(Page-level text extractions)

>>>

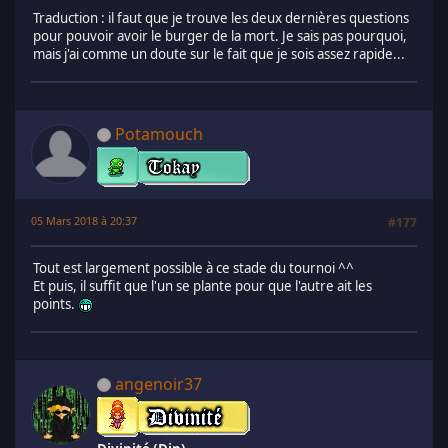
Traduction : il faut que je trouve les deux dernières questions
pour pouvoir avoir le burger de la mort. Je sais pas pourquoi,
mais j'ai comme un doute sur le fait que je sois assez rapide...
Potamouch
05 Mars 2018 à 20:37
#177
Tout est largement possible à ce stade du tournoi ^^
Et puis, il suffit que l'un se plante pour que l'autre ait les
points.
angenoir37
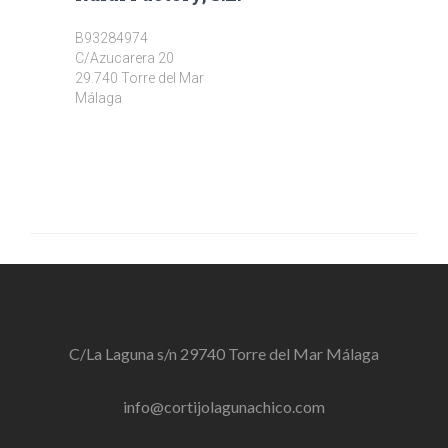
B93284974
C/Azucarera 20
29.740 Torre del Mar
Málaga
C/La Laguna s/n 29740 Torre del Mar Málaga
info@cortijolagunachico.com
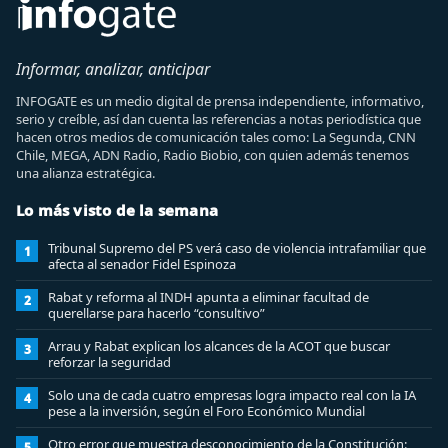
Informar, analizar, anticipar
INFOGATE es un medio digital de prensa independiente, informativo,
serio y creíble, así dan cuenta las referencias a notas periodística que
hacen otros medios de comunicación tales como: La Segunda, CNN
Chile, MEGA, ADN Radio, Radio Biobio, con quien además tenemos
una alianza estratégica.
Lo más visto de la semana
Tribunal Supremo del PS verá caso de violencia intrafamiliar que
1
afecta al senador Fidel Espinoza
Rabat y reforma al INDH apunta a eliminar facultad de
2
querellarse para hacerlo “consultivo”
Arrau y Rabat explican los alcances de la ACOT que buscar
3
reforzar la seguridad
Solo una de cada cuatro empresas logra impacto real con la IA
4
pese a la inversión, según el Foro Económico Mundial
Otro error que muestra desconocimiento de la Constitución:
5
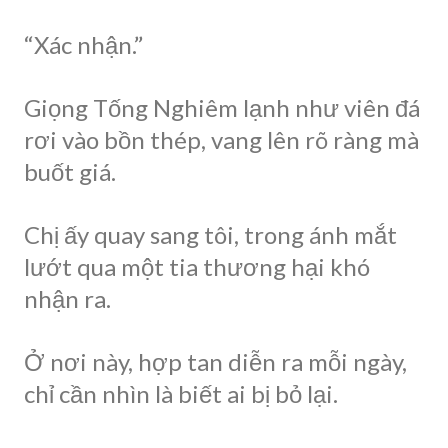
“Xác nhận.”
Giọng Tống Nghiêm lạnh như viên đá
rơi vào bồn thép, vang lên rõ ràng mà
buốt giá.
Chị ấy quay sang tôi, trong ánh mắt
lướt qua một tia thương hại khó
nhận ra.
Ở nơi này, hợp tan diễn ra mỗi ngày,
chỉ cần nhìn là biết ai bị bỏ lại.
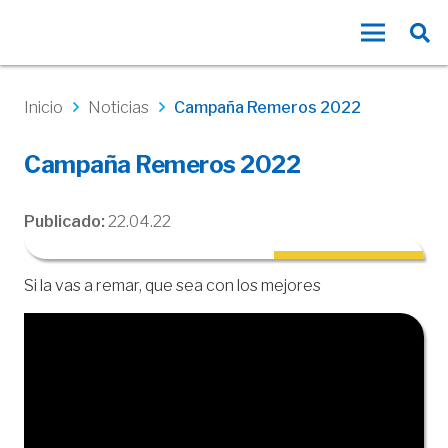
Inicio
Noticias
Campaña Remeros 2022
Campaña Remeros 2022
Publicado:
22.04.22
Si la vas a remar, que sea con los mejores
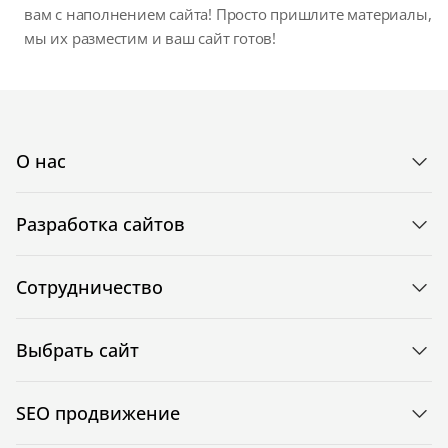
вам с наполнением сайта! Просто пришлите материалы,
мы их разместим и ваш сайт готов!
О нас
Разработка сайтов
Сотрудничество
Выбрать сайт
SEO продвижение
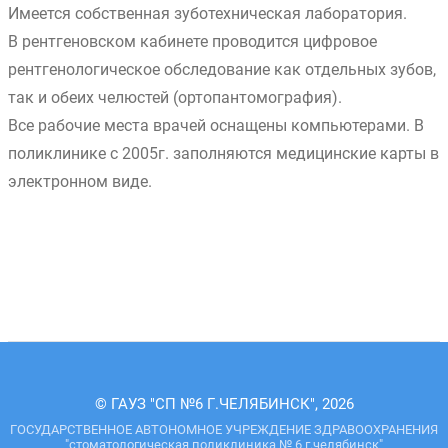
Имеется собственная зуботехническая лаборатория.
В рентгеновском кабинете проводится цифровое
рентгенологическое обследование как отдельных зубов,
так и обеих челюстей (ортопантомография).
Все рабочие места врачей оснащены компьютерами. В
поликлинике с 2005г. заполняются медицинские карты в
электронном виде.
© ГАУЗ "СП №6 Г.ЧЕЛЯБИНСК", 2026
ГОСУДАРСТВЕННОЕ АВТОНОМНОЕ УЧРЕЖДЕНИЕ ЗДРАВООХРАНЕНИЯ
"стоматологическая поликлиника № 6 г.челябинск"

<<<

Among the entries above, find the line with "Solo una de" and repeat exactly from there through the line with "Si la vas a remar, que sea con los mejores", leaving out the pictures.

Solo una de cada cuatro empresas logra impacto real con la IA
4
pese a la inversión, según el Foro Económico Mundial
Otro error que muestra desconocimiento de la Constitución:
5
“Xác nhận.”
Giọng Tống Nghiêm lạnh như viên đá
rơi vào bồn thép, vang lên rõ ràng mà
buốt giá.
Chị ấy quay sang tôi, trong ánh mắt
lướt qua một tia thương hại khó
nhận ra.
Ở nơi này, hợp tan diễn ra mỗi ngày,
chỉ cần nhìn là biết ai bị bỏ lại.
Inicio
Noticias
Campaña Remeros 2022
Campaña Remeros 2022
Publicado:
22.04.22
Si la vas a remar, que sea con los mejores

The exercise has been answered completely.